Saved entries
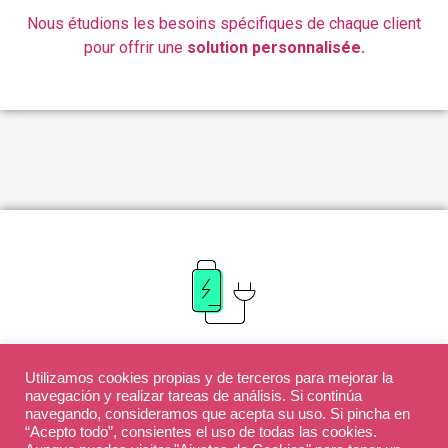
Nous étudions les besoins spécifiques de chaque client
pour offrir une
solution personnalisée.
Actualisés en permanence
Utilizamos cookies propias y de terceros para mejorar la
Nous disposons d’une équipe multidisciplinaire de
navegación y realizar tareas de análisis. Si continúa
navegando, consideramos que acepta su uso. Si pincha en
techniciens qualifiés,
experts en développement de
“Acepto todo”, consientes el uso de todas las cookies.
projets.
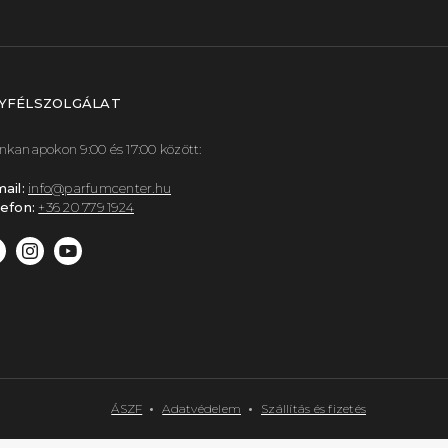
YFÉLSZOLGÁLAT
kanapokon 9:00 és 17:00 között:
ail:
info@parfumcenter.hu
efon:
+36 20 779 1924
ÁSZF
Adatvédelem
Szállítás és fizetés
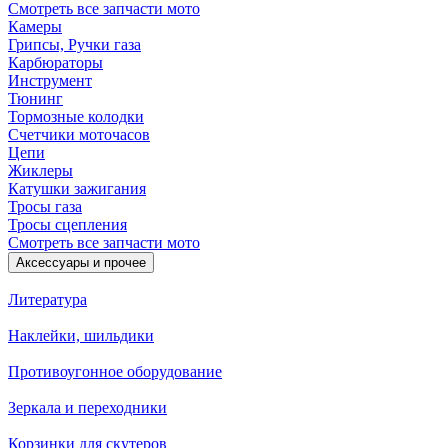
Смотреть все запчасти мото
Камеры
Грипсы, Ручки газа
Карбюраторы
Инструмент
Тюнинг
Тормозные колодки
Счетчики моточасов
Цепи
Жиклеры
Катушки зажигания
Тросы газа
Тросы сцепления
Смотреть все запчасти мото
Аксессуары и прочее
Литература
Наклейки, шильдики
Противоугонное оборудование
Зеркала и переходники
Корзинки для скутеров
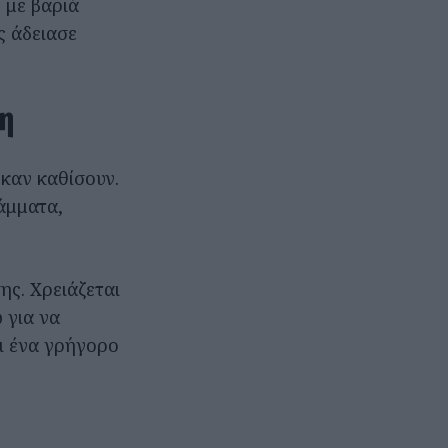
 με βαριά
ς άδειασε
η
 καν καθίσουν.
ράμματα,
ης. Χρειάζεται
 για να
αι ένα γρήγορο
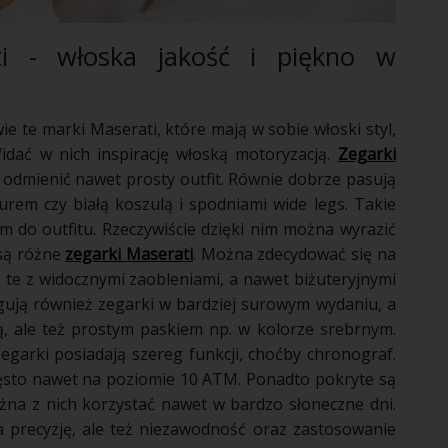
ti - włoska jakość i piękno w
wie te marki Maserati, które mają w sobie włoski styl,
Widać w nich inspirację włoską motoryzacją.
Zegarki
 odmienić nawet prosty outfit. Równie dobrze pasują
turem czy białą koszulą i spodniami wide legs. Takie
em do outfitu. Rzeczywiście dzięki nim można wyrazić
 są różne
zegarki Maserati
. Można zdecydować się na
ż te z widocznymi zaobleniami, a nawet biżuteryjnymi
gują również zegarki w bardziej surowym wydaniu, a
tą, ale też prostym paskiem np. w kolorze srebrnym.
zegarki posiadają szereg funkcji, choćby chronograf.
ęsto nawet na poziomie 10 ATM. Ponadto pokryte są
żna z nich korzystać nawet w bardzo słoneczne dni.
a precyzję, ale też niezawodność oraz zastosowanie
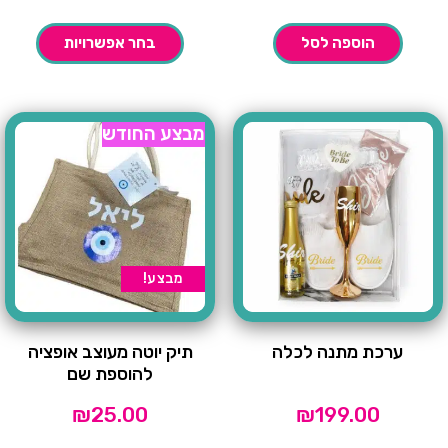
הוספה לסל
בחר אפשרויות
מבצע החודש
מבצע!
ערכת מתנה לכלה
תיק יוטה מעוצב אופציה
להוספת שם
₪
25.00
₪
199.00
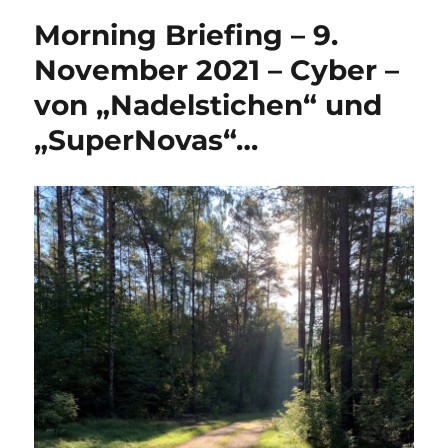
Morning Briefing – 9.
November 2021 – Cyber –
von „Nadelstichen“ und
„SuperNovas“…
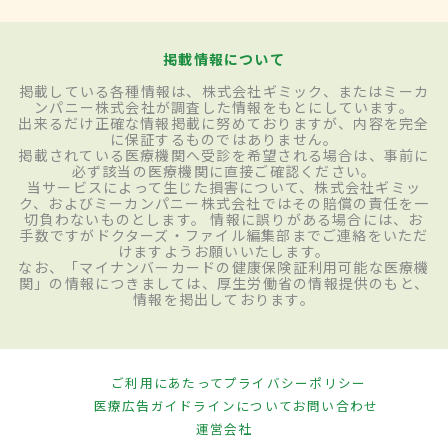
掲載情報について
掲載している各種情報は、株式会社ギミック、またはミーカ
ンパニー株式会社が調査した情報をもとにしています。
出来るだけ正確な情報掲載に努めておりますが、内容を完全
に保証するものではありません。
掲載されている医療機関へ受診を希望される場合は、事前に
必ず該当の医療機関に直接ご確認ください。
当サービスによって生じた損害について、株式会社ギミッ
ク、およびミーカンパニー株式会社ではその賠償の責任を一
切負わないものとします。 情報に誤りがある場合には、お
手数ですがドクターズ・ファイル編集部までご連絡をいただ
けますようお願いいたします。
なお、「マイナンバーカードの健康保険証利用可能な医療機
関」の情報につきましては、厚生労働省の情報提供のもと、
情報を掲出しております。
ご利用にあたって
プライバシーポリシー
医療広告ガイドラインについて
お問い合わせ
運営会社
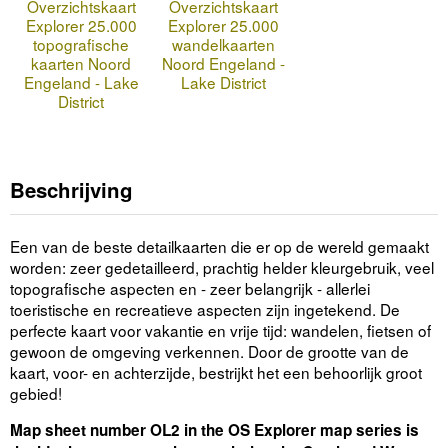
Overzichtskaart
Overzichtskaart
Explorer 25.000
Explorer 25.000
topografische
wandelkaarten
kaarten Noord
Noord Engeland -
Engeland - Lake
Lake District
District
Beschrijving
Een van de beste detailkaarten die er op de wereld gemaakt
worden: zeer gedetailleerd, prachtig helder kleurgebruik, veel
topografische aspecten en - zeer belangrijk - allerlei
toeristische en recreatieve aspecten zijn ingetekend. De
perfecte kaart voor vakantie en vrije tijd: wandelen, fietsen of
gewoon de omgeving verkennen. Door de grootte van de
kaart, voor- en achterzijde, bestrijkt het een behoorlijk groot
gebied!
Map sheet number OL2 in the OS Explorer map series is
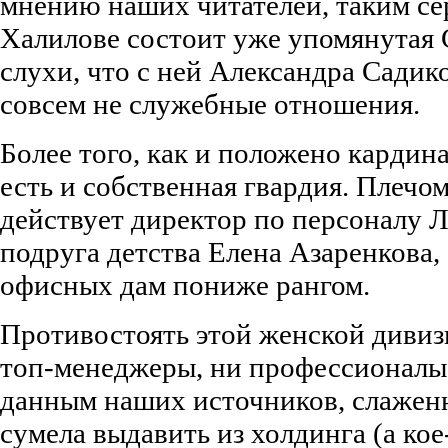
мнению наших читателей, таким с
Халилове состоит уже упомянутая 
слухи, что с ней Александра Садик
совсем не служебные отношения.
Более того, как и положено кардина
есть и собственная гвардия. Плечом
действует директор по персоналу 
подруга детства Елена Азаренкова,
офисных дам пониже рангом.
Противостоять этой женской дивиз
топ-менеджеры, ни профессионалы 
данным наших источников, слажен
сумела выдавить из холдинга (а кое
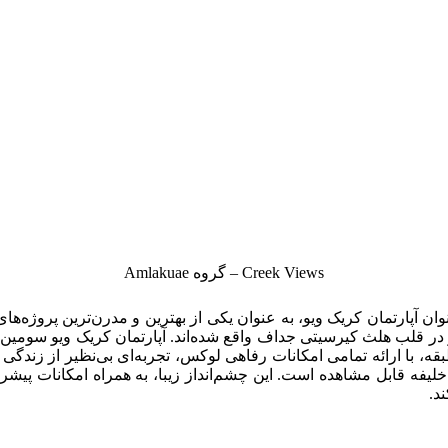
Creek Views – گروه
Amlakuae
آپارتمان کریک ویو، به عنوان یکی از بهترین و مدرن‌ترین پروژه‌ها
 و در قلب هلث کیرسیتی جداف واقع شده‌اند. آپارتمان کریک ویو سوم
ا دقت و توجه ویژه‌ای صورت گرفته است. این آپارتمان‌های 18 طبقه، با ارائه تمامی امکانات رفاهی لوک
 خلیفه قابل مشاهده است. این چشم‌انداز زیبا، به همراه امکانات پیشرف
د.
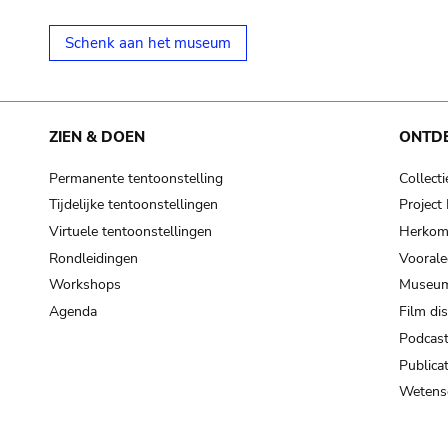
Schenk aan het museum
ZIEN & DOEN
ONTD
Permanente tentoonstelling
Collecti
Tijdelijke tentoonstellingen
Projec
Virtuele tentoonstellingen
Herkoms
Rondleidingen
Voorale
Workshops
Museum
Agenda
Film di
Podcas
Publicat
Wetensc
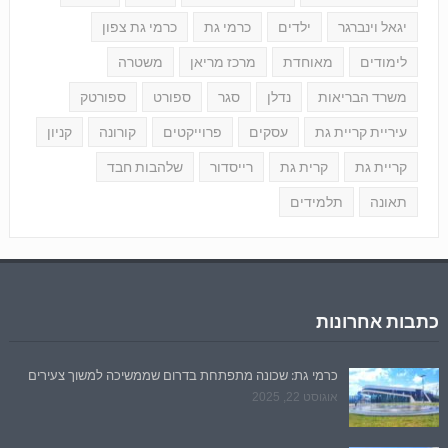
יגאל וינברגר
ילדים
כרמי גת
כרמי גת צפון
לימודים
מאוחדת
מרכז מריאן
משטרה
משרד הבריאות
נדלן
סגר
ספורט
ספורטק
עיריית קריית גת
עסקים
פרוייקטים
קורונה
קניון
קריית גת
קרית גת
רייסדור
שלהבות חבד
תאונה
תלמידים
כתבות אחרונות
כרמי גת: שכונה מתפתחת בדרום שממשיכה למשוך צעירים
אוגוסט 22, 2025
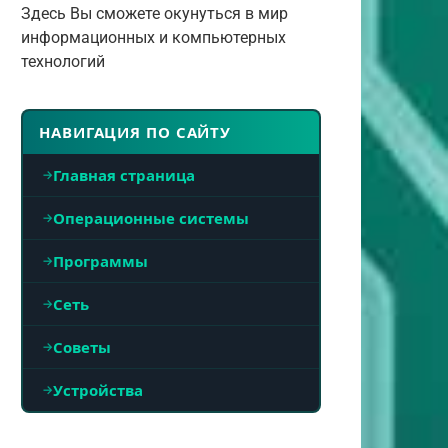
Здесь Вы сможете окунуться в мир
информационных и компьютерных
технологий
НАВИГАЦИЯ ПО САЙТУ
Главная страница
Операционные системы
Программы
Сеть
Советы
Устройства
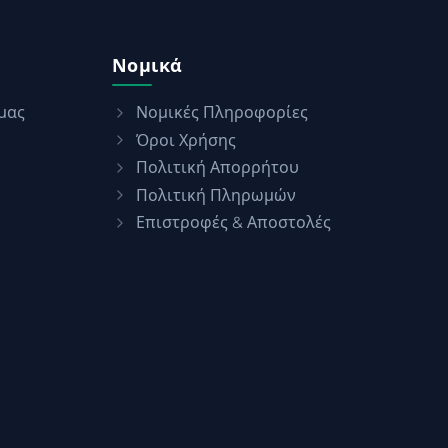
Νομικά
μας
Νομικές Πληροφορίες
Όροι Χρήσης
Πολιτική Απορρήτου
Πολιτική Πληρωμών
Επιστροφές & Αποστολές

*What is required*.
Wherever the word "امکانات" appears in the records above, copy that line.

*Answer to this exercise*.
ا دقت و توجه ویژه‌ای صورت گرفته است. این آپارتمان‌های 18 طبقه، با ارائه تمامی امکانات رفاهی لوک
 خلیفه قابل مشاهده است. این چشم‌انداز زیبا، به همراه امکانات پیشرف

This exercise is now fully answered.